Is That All I Needed?

After spending 3 seasons as an assistant golf professional and another 10 coaching high school boys and girls, I’ve seen my share of bad golf swings.  While many were beyond help, I did have a few success stories.  The most recent involved a player who had a decent short game, but their swing produced a slice like an out of control boomerang.  Observing from behind the range, I discovered a major glitch.  With one slight adjustment, this senior went from struggling to break 60 consistently for 9 holes to shooting 94 for 18 in his last conference tournament.

The other day, I left my house without my Bible and journal before leaving for work.  My daily routine involves getting to work 30 minutes early, listening to music, read and journal my prayers and thoughts before each shift.  Unprepared, I had to wing it, quietly preparing myself for another 40 hour week.  Since I was running late, I only had a few minutes before exiting my car.  Void of any earth shattering content, I yielded my future over to the Lord, placing it solely in His hands.  Twenty minutes later I was called back to my seasonal management position leading me to ponder, “is that all I needed?  Is this what God was waiting for me to do?”

Whether you’re trying to improve your golf game or follow God, sometimes the slightest adjustment produces amazing results.  Perhaps, this was the message Moses was trying to relay to Israel before his retirement, Deuteronomy 28:1-14.    Either way, the next time you experience periods of inconsistency, invite the Lord to become your Rock during the trying times in life, Psalm 28:1-2.

by Jay Mankus

The Sheep Without A Shepherd

If you’ve ever gone to a mall to people watch, it doesn’t take long to see who knows where they are going and who is lost, trying to find their way.  Whether you’re driving a car, searching for something you’ve misplaced or walking on a unmarked trail, everyone from time to time experiences the pain of loss.  In the midst of this crisis, a sense of helplessness paralyzes souls, making it obvious that no matter hard one tries, you can’t save yourself.

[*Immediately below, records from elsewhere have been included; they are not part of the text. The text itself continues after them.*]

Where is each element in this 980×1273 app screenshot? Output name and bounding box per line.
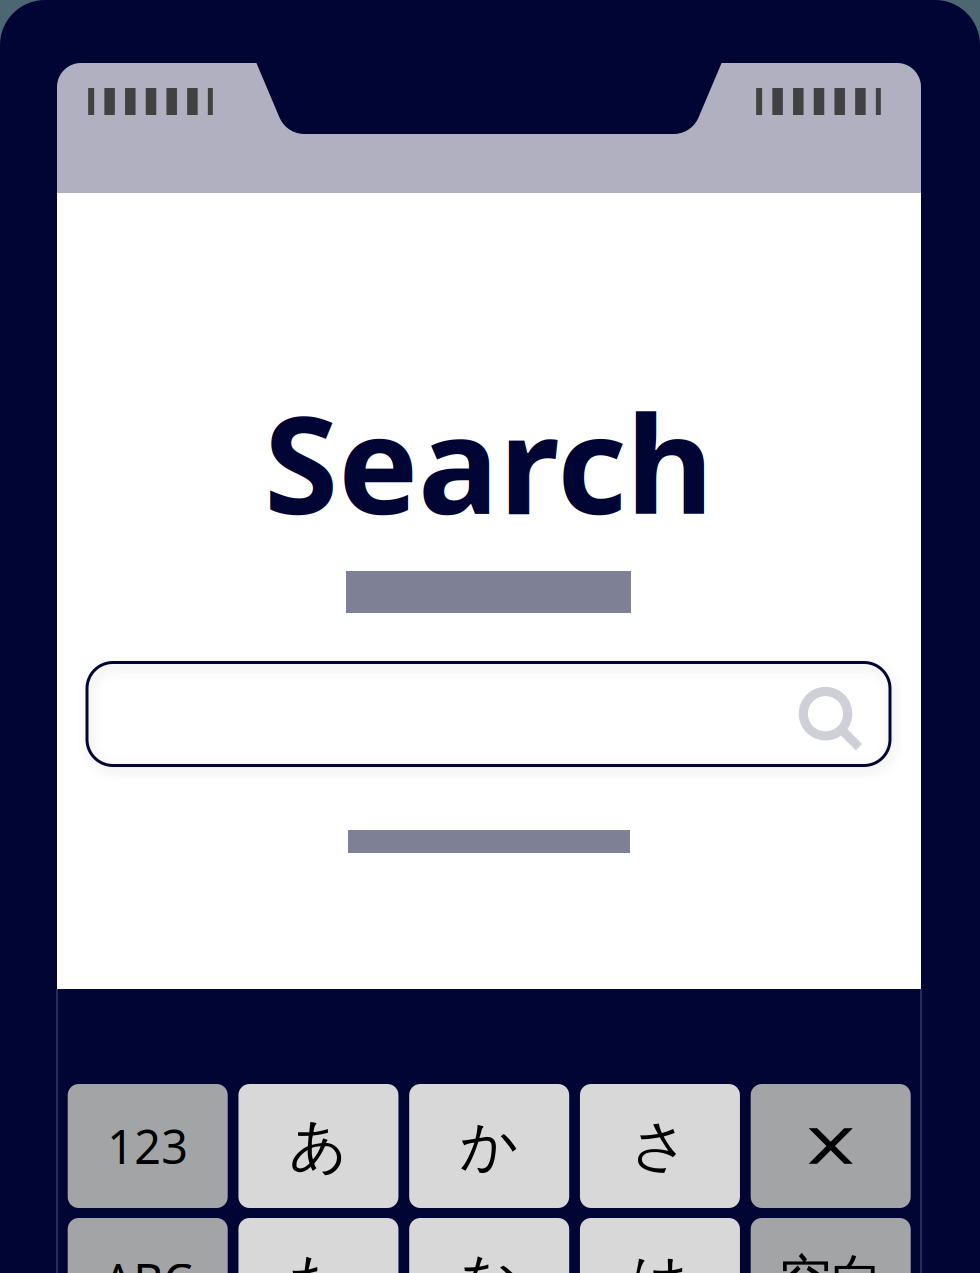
staticText: 空白 xyxy=(778,1247,884,1273)
button[interactable] xyxy=(751,1084,911,1208)
staticText: な xyxy=(460,1245,519,1273)
button[interactable]: な xyxy=(409,1218,569,1273)
button[interactable]: ABC xyxy=(68,1218,228,1273)
staticText: は xyxy=(630,1245,690,1273)
button[interactable]: あ xyxy=(238,1084,398,1208)
staticText: Search xyxy=(264,373,714,551)
button[interactable]: Search field xyxy=(87,666,890,769)
staticText: さ xyxy=(630,1111,690,1181)
button[interactable]: 123 xyxy=(68,1084,228,1208)
button[interactable]: さ xyxy=(580,1084,740,1208)
button[interactable]: 空白 xyxy=(751,1218,911,1273)
staticText: あ xyxy=(289,1111,348,1181)
staticText: 123 xyxy=(107,1115,188,1177)
staticText: か xyxy=(460,1111,519,1181)
button[interactable]: た xyxy=(238,1218,398,1273)
button[interactable]: か xyxy=(409,1084,569,1208)
button[interactable]: は xyxy=(580,1218,740,1273)
staticText: ABC xyxy=(103,1249,192,1273)
staticText: た xyxy=(289,1245,348,1273)
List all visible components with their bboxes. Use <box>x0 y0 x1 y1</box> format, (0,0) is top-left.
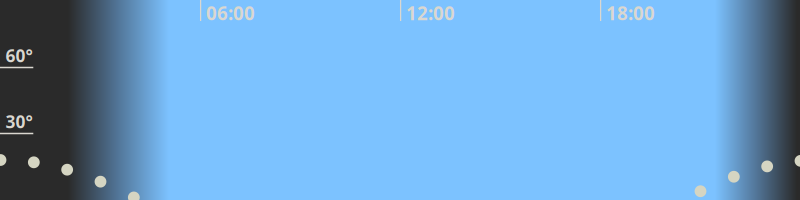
staticText: 60° <box>6 44 32 67</box>
staticText: 30° <box>6 110 32 133</box>
staticText: 12:00 <box>406 1 455 25</box>
staticText: 06:00 <box>206 1 255 25</box>
button[interactable]: 24-hour temperature forecast <box>0 0 800 200</box>
staticText: 18:00 <box>606 1 655 25</box>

While traveling throughout towns and villages, Jesus observed the crowd of individuals following him.  Watching intently, tears began to swell up in his eyes, as Jesus saw this group as sheep without a shepherd, Matthew 9:35-36.  They were looking for something more in life, hoping that Jesus had the answer.  Like sheep aimlessly roaming the countryside, hungry hearts longed for meaning to life.

Today, the silent majority wonders when their Shepherd will return.  As chaos abounds, modern sheep have been led astray by false prophets, hypocritical leaders and the twisting of the Bible.  Exiting the church after high school or during college, pessimistic sheep are searching for alternative means to enter heaven’s gate.  Although some turn back, coming to their senses like the prodigal in Luke 15, a growing number remain sheep without a shepherd.

by Jay Mankus


The Anointing of Joy

Children tend to wear their emotions on their sleeves.  Subsequently, youth experience mountain top moments of jubilance and valleys of depression.  This topsy turvy twist exhausts one’s confidence, going from sky high to as low as you can go.  Thus, the presence of joy is like the temperature, rising and falling daily.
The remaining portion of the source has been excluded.